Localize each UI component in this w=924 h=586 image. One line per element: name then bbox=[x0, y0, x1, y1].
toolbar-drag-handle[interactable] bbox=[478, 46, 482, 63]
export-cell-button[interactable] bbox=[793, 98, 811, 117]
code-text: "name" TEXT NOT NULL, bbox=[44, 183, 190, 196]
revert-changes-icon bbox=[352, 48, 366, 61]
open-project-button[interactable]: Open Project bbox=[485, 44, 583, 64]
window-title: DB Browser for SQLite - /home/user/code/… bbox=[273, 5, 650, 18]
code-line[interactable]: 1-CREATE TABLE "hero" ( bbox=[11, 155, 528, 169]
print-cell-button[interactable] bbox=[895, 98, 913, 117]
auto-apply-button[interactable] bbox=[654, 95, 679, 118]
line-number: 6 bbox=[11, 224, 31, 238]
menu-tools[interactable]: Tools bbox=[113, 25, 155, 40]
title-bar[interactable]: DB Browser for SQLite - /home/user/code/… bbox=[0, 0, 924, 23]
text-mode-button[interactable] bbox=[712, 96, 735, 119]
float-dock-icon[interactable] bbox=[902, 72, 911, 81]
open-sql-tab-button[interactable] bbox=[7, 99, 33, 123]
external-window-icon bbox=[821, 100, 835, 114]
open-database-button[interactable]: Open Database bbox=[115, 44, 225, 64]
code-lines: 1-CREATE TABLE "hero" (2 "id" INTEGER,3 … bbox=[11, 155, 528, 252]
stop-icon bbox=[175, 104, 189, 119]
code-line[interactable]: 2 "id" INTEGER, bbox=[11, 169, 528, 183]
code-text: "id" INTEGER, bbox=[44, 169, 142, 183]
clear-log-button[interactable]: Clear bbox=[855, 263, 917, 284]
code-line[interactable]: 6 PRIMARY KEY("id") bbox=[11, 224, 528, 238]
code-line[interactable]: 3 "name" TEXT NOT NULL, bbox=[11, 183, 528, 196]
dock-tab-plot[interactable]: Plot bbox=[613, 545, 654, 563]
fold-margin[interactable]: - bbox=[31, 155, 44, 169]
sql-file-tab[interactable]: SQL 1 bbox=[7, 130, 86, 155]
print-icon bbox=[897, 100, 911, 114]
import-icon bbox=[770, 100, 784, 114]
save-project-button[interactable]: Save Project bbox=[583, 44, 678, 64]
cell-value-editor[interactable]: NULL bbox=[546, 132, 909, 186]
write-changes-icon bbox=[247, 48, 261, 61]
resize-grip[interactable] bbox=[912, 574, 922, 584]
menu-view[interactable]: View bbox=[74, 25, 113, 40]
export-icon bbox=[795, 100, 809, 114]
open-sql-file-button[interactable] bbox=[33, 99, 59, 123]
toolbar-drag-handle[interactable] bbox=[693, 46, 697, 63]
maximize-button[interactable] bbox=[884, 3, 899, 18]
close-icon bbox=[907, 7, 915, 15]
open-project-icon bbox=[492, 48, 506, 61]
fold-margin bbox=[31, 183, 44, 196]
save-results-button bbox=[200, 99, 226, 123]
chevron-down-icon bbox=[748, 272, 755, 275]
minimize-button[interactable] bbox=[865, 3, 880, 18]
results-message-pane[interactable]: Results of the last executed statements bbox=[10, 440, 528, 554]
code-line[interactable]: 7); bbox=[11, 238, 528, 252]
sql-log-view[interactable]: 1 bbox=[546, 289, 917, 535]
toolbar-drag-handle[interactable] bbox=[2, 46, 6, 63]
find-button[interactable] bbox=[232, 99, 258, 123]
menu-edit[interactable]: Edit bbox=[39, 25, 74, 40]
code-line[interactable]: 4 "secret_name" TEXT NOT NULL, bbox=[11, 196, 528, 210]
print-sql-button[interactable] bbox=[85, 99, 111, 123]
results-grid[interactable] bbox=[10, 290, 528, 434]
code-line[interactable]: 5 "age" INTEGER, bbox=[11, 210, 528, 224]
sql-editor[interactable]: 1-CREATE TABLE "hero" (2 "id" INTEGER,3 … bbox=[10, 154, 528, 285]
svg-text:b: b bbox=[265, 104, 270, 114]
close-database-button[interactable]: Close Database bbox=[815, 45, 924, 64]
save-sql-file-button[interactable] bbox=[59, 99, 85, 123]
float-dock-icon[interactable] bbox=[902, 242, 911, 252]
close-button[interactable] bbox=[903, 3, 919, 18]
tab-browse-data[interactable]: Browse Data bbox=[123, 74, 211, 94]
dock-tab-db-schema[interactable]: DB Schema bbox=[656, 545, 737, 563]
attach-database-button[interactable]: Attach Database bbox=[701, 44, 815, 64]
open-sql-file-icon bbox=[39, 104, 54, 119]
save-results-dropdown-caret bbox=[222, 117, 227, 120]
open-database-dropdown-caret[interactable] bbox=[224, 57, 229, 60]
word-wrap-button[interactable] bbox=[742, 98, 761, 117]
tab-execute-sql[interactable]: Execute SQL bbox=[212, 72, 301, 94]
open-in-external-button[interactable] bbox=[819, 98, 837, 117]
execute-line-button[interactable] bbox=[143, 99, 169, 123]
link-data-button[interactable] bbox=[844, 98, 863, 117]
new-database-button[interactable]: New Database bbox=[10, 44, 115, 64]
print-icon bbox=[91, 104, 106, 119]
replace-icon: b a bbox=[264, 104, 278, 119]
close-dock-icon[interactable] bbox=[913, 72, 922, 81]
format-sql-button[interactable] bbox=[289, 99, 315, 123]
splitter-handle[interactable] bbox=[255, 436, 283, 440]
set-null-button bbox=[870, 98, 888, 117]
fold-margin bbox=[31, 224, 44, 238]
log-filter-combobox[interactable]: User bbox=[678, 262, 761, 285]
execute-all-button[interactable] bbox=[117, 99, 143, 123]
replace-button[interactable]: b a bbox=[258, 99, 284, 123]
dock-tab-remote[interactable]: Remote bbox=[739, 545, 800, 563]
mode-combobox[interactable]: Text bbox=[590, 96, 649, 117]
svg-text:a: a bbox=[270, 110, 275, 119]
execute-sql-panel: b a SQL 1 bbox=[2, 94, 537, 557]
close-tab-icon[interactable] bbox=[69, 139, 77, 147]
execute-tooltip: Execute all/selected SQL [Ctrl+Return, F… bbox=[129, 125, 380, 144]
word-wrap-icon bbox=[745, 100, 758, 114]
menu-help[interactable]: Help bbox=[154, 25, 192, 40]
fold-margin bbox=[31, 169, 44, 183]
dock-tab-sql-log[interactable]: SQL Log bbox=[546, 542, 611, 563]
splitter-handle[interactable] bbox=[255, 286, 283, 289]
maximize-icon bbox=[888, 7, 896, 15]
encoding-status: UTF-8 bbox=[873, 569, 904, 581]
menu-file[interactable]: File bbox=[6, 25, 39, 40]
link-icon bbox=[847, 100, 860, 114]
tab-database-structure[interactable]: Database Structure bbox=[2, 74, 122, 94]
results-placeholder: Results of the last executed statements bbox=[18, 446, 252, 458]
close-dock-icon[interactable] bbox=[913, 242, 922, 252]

* * *

Exercise prompt: In the listing above, count each line that holds the string "home". Give the number only.

Result of this exercise: 2